The easy accessibility - the airline Bangkok Airways currently operates 10-20 flights daily to the island, two shipping companies control more than 30 times per day the island by car ferries - has let the traffic on the 53 km ring road grow very large, which also the risk of accidents increased. Although there are four private hospitals on the island, can not afford all the high prices. The 40,000 locals and the more than 100,000 seasonal laborers often have to make do with the state 166 -bed hospital, in which only 11 doctors work. On the other hand, many new (private ) clinics were built until 2014 in the last few years.
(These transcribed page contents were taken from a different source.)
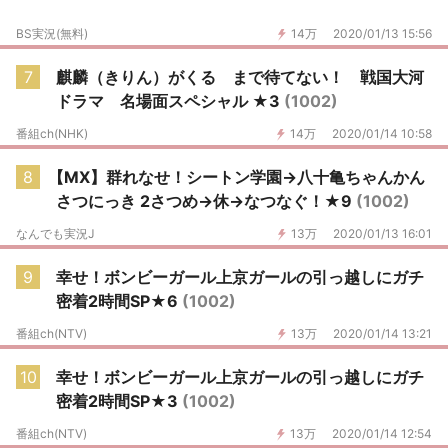
BS実況(無料)
14万
2020/01/13 15:56
7
麒麟（きりん）がくる まで待てない！ 戦国大河
ドラマ 名場面スペシャル ★3
(1002)
番組ch(NHK)
14万
2020/01/14 10:58
8
【MX】群れなせ！シートン学園→八十亀ちゃんかん
さつにっき 2さつめ→休→なつなぐ！★9
(1002)
なんでも実況J
13万
2020/01/13 16:01
9
幸せ！ボンビーガール上京ガールの引っ越しにガチ
密着2時間SP★6
(1002)
番組ch(NTV)
13万
2020/01/14 13:21
10
幸せ！ボンビーガール上京ガールの引っ越しにガチ
密着2時間SP★3
(1002)
番組ch(NTV)
13万
2020/01/14 12:54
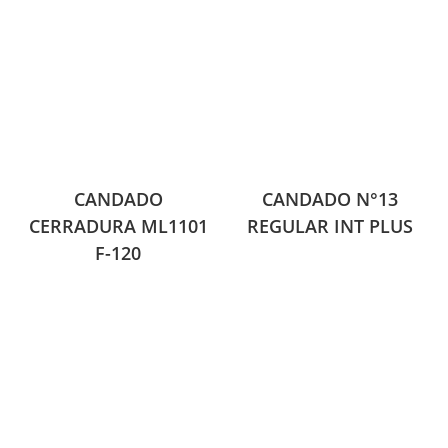
CANDADO
CANDADO N°13
CERRADURA ML1101
REGULAR INT PLUS
F-120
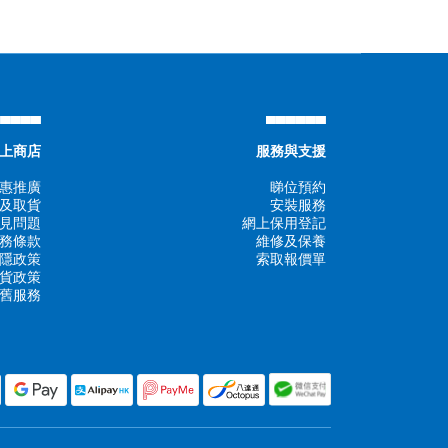
▄▄▄▄▄
▄▄▄▄▄▄
上商店
服務與支援
惠推廣
睇位預約
及取貨
安裝服務
見問題
網上保用登記
務條款
維修及保養
隱政策
索取報價單
貨政策
舊服務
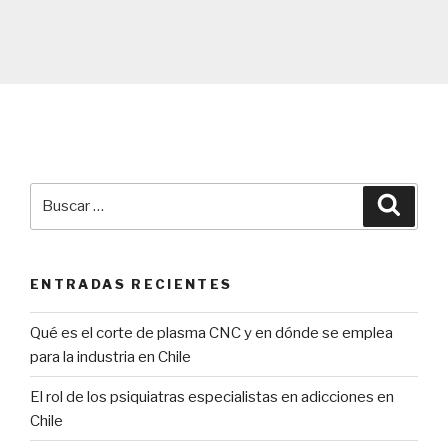
Buscar
Búsqu
por:
ENTRADAS RECIENTES
Qué es el corte de plasma CNC y en dónde se emplea
para la industria en Chile
El rol de los psiquiatras especialistas en adicciones en
Chile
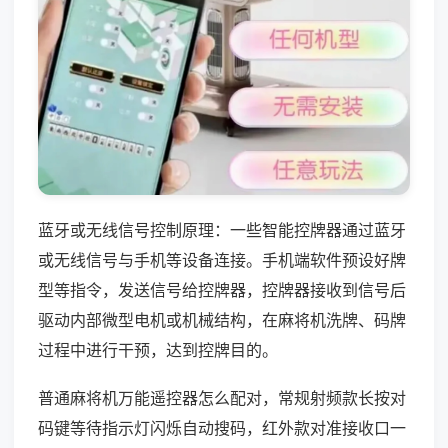
蓝牙或无线信号控制原理：一些智能控牌器通过蓝牙
或无线信号与手机等设备连接。手机端软件预设好牌
型等指令，发送信号给控牌器，控牌器接收到信号后
驱动内部微型电机或机械结构，在麻将机洗牌、码牌
过程中进行干预，达到控牌目的。
普通麻将机万能遥控器怎么配对，常规射频款长按对
码键等待指示灯闪烁自动搜码，红外款对准接收口一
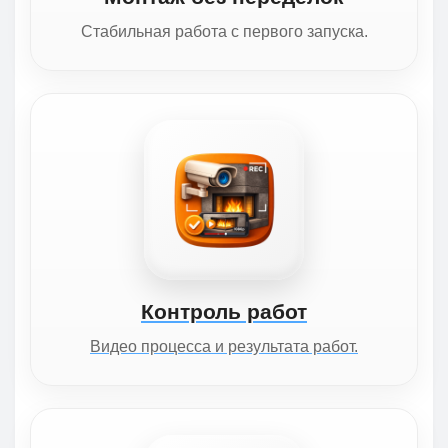
Стабильная работа с первого запуска.
Контроль работ
Видео процесса и результата работ.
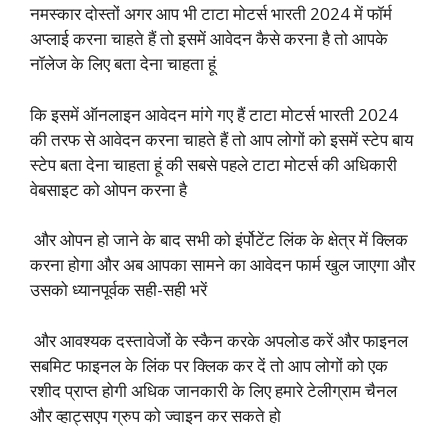
नमस्कार दोस्तों अगर आप भी टाटा मोटर्स भारती 2024 में फॉर्म
अप्लाई करना चाहते हैं तो इसमें आवेदन कैसे करना है तो आपके
नॉलेज के लिए बता देना चाहता हूं
कि इसमें ऑनलाइन आवेदन मांगे गए हैं टाटा मोटर्स भारती 2024
की तरफ से आवेदन करना चाहते हैं तो आप लोगों को इसमें स्टेप बाय
स्टेप बता देना चाहता हूं की सबसे पहले टाटा मोटर्स की अधिकारी
वेबसाइट को ओपन करना है
और ओपन हो जाने के बाद सभी को इंर्पोटेंट लिंक के क्षेत्र में क्लिक
करना होगा और अब आपका सामने का आवेदन फार्म खुल जाएगा और
उसको ध्यानपूर्वक सही-सही भरें
और आवश्यक दस्तावेजों के स्कैन करके अपलोड करें और फाइनल
सबमिट फाइनल के लिंक पर क्लिक कर दें तो आप लोगों को एक
रशीद प्राप्त होगी अधिक जानकारी के लिए हमारे टेलीग्राम चैनल
और व्हाट्सएप ग्रुप को ज्वाइन कर सकते हो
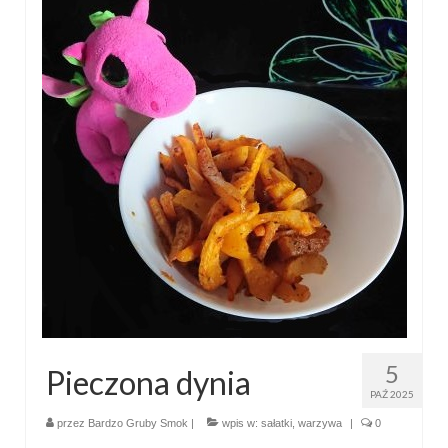
5
Pieczona dynia
PAŹ 2025
przez
Bardzo Gruby Smok
|
wpis w:
sałatki
,
warzywa
|
0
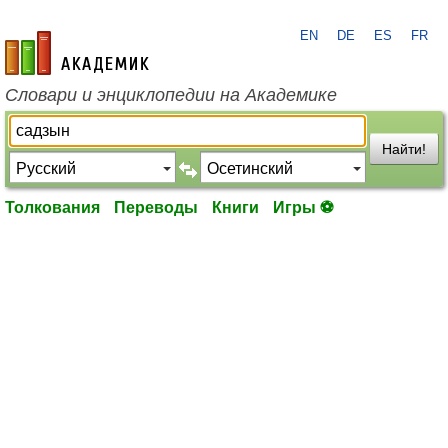
EN
DE
ES
FR
academic.ru
Словари и энциклопедии на Академике
Найти!
Толкования
Переводы
Книги
Игры ⚽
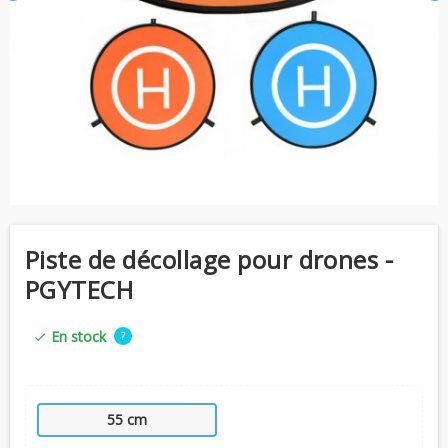
Piste de décollage pour drones -
PGYTECH
En stock
?
check
55 cm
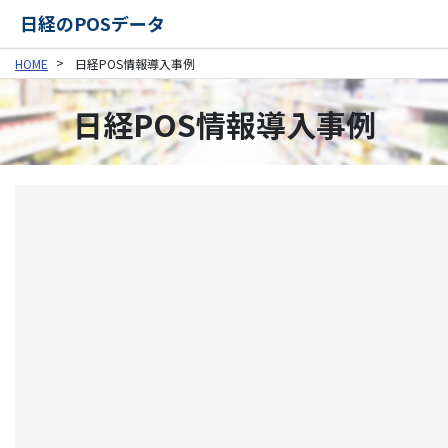
日経のPOSデータ
HOME
日経POS情報導入事例
日経POS情報導入事例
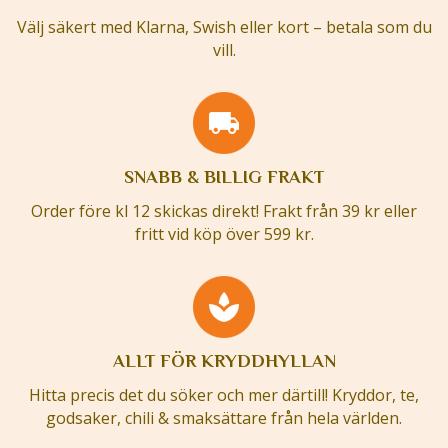
Välj säkert med Klarna, Swish eller kort – betala som du
vill.
SNABB & BILLIG FRAKT
Order före kl 12 skickas direkt! Frakt från 39 kr eller
fritt vid köp över 599 kr.
ALLT FÖR KRYDDHYLLAN
Hitta precis det du söker och mer därtill! Kryddor, te,
godsaker, chili & smaksättare från hela världen.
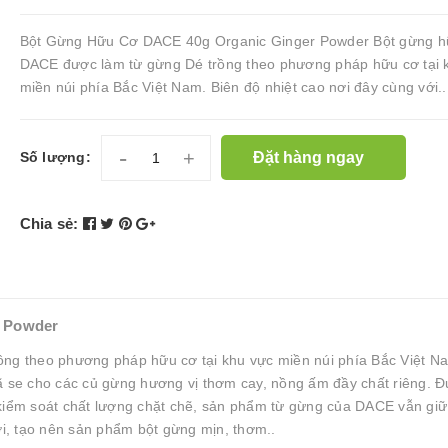
Bột Gừng Hữu Cơ DACE 40g Organic Ginger Powder Bột gừng h
DACE được làm từ gừng Dé trồng theo phương pháp hữu cơ tại 
miền núi phía Bắc Việt Nam. Biên độ nhiệt cao nơi đây cùng với..
-
+
Đặt hàng ngay
Số lượng:
Chia sẻ:
 Powder
ng theo phương pháp hữu cơ tại khu vực miền núi phía Bắc Việt N
đã se cho các củ gừng hương vị thơm cay, nồng ấm đầy chất riêng. 
 kiểm soát chất lượng chặt chẽ, sản phẩm từ gừng của DACE vẫn gi
ơi, tạo nên sản phẩm bột gừng mịn, thơm..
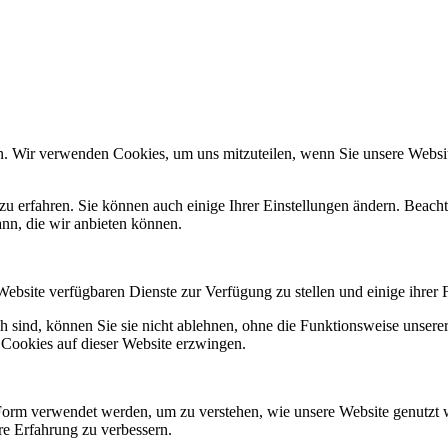
n. Wir verwenden Cookies, um uns mitzuteilen, wenn Sie unsere Website
zu erfahren. Sie können auch einige Ihrer Einstellungen ändern. Beac
ann, die wir anbieten können.
Website verfügbaren Dienste zur Verfügung zu stellen und einige ihrer 
h sind, können Sie sie nicht ablehnen, ohne die Funktionsweise unserer
 Cookies auf dieser Website erzwingen.
Form verwendet werden, um zu verstehen, wie unsere Website genutzt 
e Erfahrung zu verbessern.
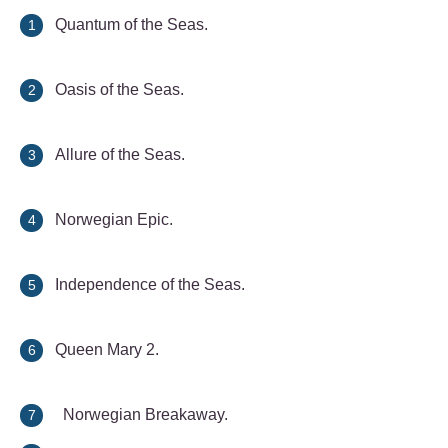
Quantum of the Seas.
Oasis of the Seas.
Allure of the Seas.
Norwegian Epic.
Independence of the Seas.
Queen Mary 2.
Norwegian Breakaway.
The numerous distributed over the island Pharmacies ( pharmacies) provide for simple diseases fast and cheap supply of drugs in counseling by pharmacists. Not infrequently employ nurses pharmacies also which offer similar activities such as home care service in Germany.

Since the summer of 2005, the blue coconut leaf beetle spreads ( Tetrastichus brontispae ) on Samui, the leaves die off, the coconut trees. There are supposed to be already infected 80 % of the palm trees. Since the end of October 2005, trying to get the plague with biological agents in the handle. These wasps are used ( called Tanbian ), which were introduced specifically for Vietnam. With the help of wasps that have already proven themselves as agents against the coconut leaf beetle in other countries, the insects of the palm trees in a period of two years to be brought under control. As the triggers of the disturbances in the ecological system of the island is also the tourism with all its sequelae, such as the construction activity and the partial destruction of the original flora and fauna considered.

A monk from Samui explained the relationship as follows: "He who for many years polluted the origins who also destroyed the essentials. And the essence of this island happens to be the coconut trees. That they disappear now, you could almost thus able to predict already. "


Located in the tropics, the climate on the island is humid and changeable. There are year-round temperatures of over 30 ° C was measured, and the water is rarely colder than 28 ° C. From February to April the sea is calm. Rain means at this time short, heavy showers in the afternoon. From November to mid-December is the rainy season with often heavy monsoon rains. Until the end of September drag at night sometimes storms over the island from May.


The coral reefs from Ko Samui are threatened by deforestation of the country and related to excessive soil erosion, as well as a lack of sewage treatment plants. There was a massive marine pollution. In addition, the reefs are under further pressure by commercial fishing, overexploitation for aquariums using the cyanide fishing, tourism and increased water temperature. These circumstances have the reefs not only at risk, but already largely destroyed. On the north coast and the west coast there are no living reefs more. The marine scientist Dr. Tom Goreau, together with the Global Coral Reef Alliance created an artificial coral reef off Koh Samui, which was created using the developed by Wolf Hilbertz Biorock technology.